安価な製品に多い「PSEマーク(電気用品安全法適合マーク)」を取得していないものが問題視されました。
【事例3】電動自転車バッテリー火災(日本・近年)
近年、電動自転車のバッテリーから出火する火災が国内で多発しています。
特に充電中に発火する例が多く、非純正品バッテリーの使用や、劣化・損傷に気づかず使い続けたことが原因とされています。
リチウムイオン電池火災を防ぐための対策
リチウムイオン電池による火災は、適切な取り扱いと知識により、リスクを大幅に減らすことができます。
以下、具体的な対策を紹介します。
1. 正規品・認証品を使用する
- 製品本体、バッテリー、充電器は必ずメーカー純正品を使用しましょう。
- 日本国内では「PSEマーク」が付いた製品を選ぶことが重要です。
2. 過充電を避ける
- 充電が完了したら速やかに充電器から外す。
- 就寝中や外出中の長時間充電は避ける。
3. 高温環境に置かない
- 炎天下の車内、暖房機の近くなど、高温になる場所に放置しない。
- 直射日光を避けた場所で使用・保管する。
4. 異常を感じたら直ちに使用を中止する
- 本体が異常に熱い、膨らんできた、焦げた匂いがするなどの兆候があれば、すぐに使用を停止し、専門業者に相談する。
5. 落下や強い衝撃を避ける
- 携帯端末は頑丈なケースに入れる、モバイルバッテリーは雑に扱わないなど、物理的な衝撃から守ることも大切です。
まとめ
リチウムイオン電池は、私たちの生活に革命をもたらした素晴らしい技術ですが、使い方を誤れば重大な火災事故を引き起こします。

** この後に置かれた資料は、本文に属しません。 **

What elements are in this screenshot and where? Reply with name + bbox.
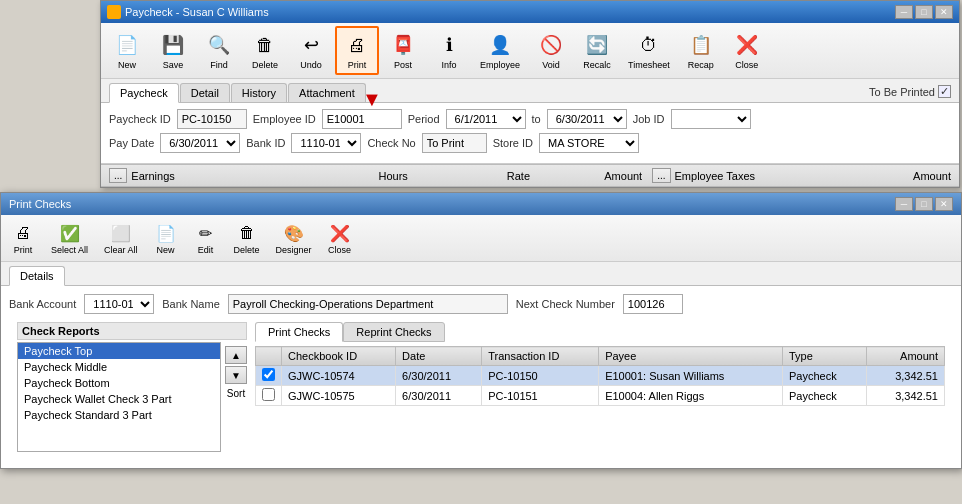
edit-icon: ✏: [194, 221, 218, 245]
sort-label: Sort: [227, 388, 245, 399]
edit-button[interactable]: ✏ Edit: [188, 218, 224, 258]
to-be-printed-checkbox[interactable]: ✓: [938, 85, 951, 98]
designer-button[interactable]: 🎨 Designer: [270, 218, 318, 258]
arrow-indicator: ▼: [362, 88, 382, 111]
period-to-select[interactable]: 6/30/2011: [547, 109, 627, 129]
row2-checkbox[interactable]: [256, 386, 282, 406]
row1-checkbox[interactable]: [256, 366, 282, 386]
print-checks-title: Print Checks: [9, 198, 71, 210]
save-button[interactable]: 💾 Save: [151, 27, 195, 74]
window-controls: ─ □ ✕: [895, 5, 953, 19]
table-row[interactable]: GJWC-10575 6/30/2011 PC-10151 E10004: Al…: [256, 386, 945, 406]
dialog-delete-button[interactable]: 🗑 Delete: [228, 218, 266, 258]
maximize-button[interactable]: □: [915, 5, 933, 19]
clear-all-icon: ⬜: [109, 221, 133, 245]
delete-icon: 🗑: [251, 31, 279, 59]
dialog-new-button[interactable]: 📄 New: [148, 218, 184, 258]
col-checkbox: [256, 347, 282, 366]
find-icon: 🔍: [205, 31, 233, 59]
tab-details[interactable]: Details: [9, 266, 65, 286]
sort-down-button[interactable]: ▼: [225, 366, 247, 384]
dialog-close-icon: ❌: [328, 221, 352, 245]
dialog-close-btn[interactable]: ❌ Close: [322, 218, 358, 258]
close-window-button[interactable]: ✕: [935, 5, 953, 19]
save-icon: 💾: [159, 31, 187, 59]
info-button[interactable]: ℹ Info: [427, 27, 471, 74]
row2-type: Paycheck: [782, 386, 866, 406]
timesheet-button[interactable]: ⏱ Timesheet: [621, 27, 677, 74]
post-button[interactable]: 📮 Post: [381, 27, 425, 74]
dialog-maximize-button[interactable]: □: [915, 197, 933, 211]
tab-paycheck[interactable]: Paycheck: [109, 83, 179, 103]
pay-date-select[interactable]: 6/30/2011: [160, 133, 240, 153]
find-button[interactable]: 🔍 Find: [197, 27, 241, 74]
store-id-select[interactable]: MA STORE: [539, 133, 639, 153]
designer-icon: 🎨: [282, 221, 306, 245]
minimize-button[interactable]: ─: [895, 5, 913, 19]
left-panel: Check Reports Paycheck Top Paycheck Midd…: [17, 322, 247, 452]
delete-button[interactable]: 🗑 Delete: [243, 27, 287, 74]
details-content: Bank Account 1110-01 Bank Name Next Chec…: [1, 286, 961, 468]
row1-transaction-id: PC-10150: [482, 366, 599, 386]
tab-reprint-checks[interactable]: Reprint Checks: [343, 322, 444, 342]
job-id-select[interactable]: [671, 109, 751, 129]
tab-detail[interactable]: Detail: [180, 83, 230, 102]
print-checks-titlebar: Print Checks ─ □ ✕: [1, 193, 961, 215]
dialog-print-button[interactable]: 🖨 Print: [5, 218, 41, 258]
col-type: Type: [782, 347, 866, 366]
dialog-bank-name-label: Bank Name: [162, 298, 219, 310]
employee-id-label: Employee ID: [253, 113, 316, 125]
sort-up-button[interactable]: ▲: [225, 346, 247, 364]
void-button[interactable]: 🚫 Void: [529, 27, 573, 74]
clear-all-button[interactable]: ⬜ Clear All: [98, 218, 144, 258]
paycheck-form: Paycheck ID Employee ID Period 6/1/2011 …: [101, 103, 959, 164]
pay-date-label: Pay Date: [109, 137, 154, 149]
select-all-button[interactable]: ✅ Select All: [45, 218, 94, 258]
tab-history[interactable]: History: [231, 83, 287, 102]
select-all-icon: ✅: [58, 221, 82, 245]
period-from-select[interactable]: 6/1/2011: [446, 109, 526, 129]
check-no-input[interactable]: [422, 133, 487, 153]
row2-date: 6/30/2011: [396, 386, 482, 406]
undo-button[interactable]: ↩ Undo: [289, 27, 333, 74]
close-paycheck-button[interactable]: ❌ Close: [725, 27, 769, 74]
paycheck-id-input[interactable]: [177, 109, 247, 129]
job-id-label: Job ID: [633, 113, 665, 125]
col-transaction-id: Transaction ID: [482, 347, 599, 366]
reports-list: Paycheck Top Paycheck Middle Paycheck Bo…: [17, 342, 221, 452]
dialog-close-button[interactable]: ✕: [935, 197, 953, 211]
employee-id-input[interactable]: [322, 109, 402, 129]
recap-icon: 📋: [687, 31, 715, 59]
bank-account-label: Bank Account: [9, 298, 76, 310]
employee-icon: 👤: [486, 31, 514, 59]
period-label: Period: [408, 113, 440, 125]
new-button[interactable]: 📄 New: [105, 27, 149, 74]
report-standard-3part[interactable]: Paycheck Standard 3 Part: [18, 407, 220, 423]
recap-button[interactable]: 📋 Recap: [679, 27, 723, 74]
bank-account-select[interactable]: 1110-01: [84, 294, 154, 314]
paycheck-toolbar: 📄 New 💾 Save 🔍 Find 🗑 Delete ↩ Undo 🖨 Pr…: [101, 23, 959, 79]
recalc-button[interactable]: 🔄 Recalc: [575, 27, 619, 74]
tab-print-checks[interactable]: Print Checks: [255, 322, 343, 342]
tab-attachment[interactable]: Attachment: [288, 83, 366, 102]
earnings-btn[interactable]: ...: [109, 168, 127, 183]
amount2-header: Amount: [859, 170, 951, 182]
col-amount: Amount: [867, 347, 945, 366]
report-paycheck-top[interactable]: Paycheck Top: [18, 343, 220, 359]
print-button[interactable]: 🖨 Print: [335, 26, 379, 75]
report-paycheck-bottom[interactable]: Paycheck Bottom: [18, 375, 220, 391]
employee-taxes-btn[interactable]: ...: [652, 168, 670, 183]
row1-payee: E10001: Susan Williams: [599, 366, 783, 386]
col-payee: Payee: [599, 347, 783, 366]
employee-button[interactable]: 👤 Employee: [473, 27, 527, 74]
report-paycheck-middle[interactable]: Paycheck Middle: [18, 359, 220, 375]
report-wallet-check[interactable]: Paycheck Wallet Check 3 Part: [18, 391, 220, 407]
check-no-label: Check No: [367, 137, 415, 149]
bank-id-select[interactable]: 1110-01: [291, 133, 361, 153]
dialog-minimize-button[interactable]: ─: [895, 197, 913, 211]
table-row[interactable]: GJWC-10574 6/30/2011 PC-10150 E10001: Su…: [256, 366, 945, 386]
store-id-label: Store ID: [493, 137, 533, 149]
next-check-input[interactable]: [623, 294, 683, 314]
checks-table: Checkbook ID Date Transaction ID Payee T…: [255, 346, 945, 406]
dialog-new-icon: 📄: [154, 221, 178, 245]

特に、品質管理が不十分な製品や、不適切な使用が火災の引き金になることを、私たちはしっかり認識しなければなりません。
正規品を選び、適切に使うこと。
異常を見逃さず、早めに対処すること。
それがリチウムイオン電池と安全に付き合っていくための鉄則です。
私たち一人ひとりが正しい知識を持ち、適切な行動を取ることが、火災リスクを減らし、安心・安全な生活につながっていくのです。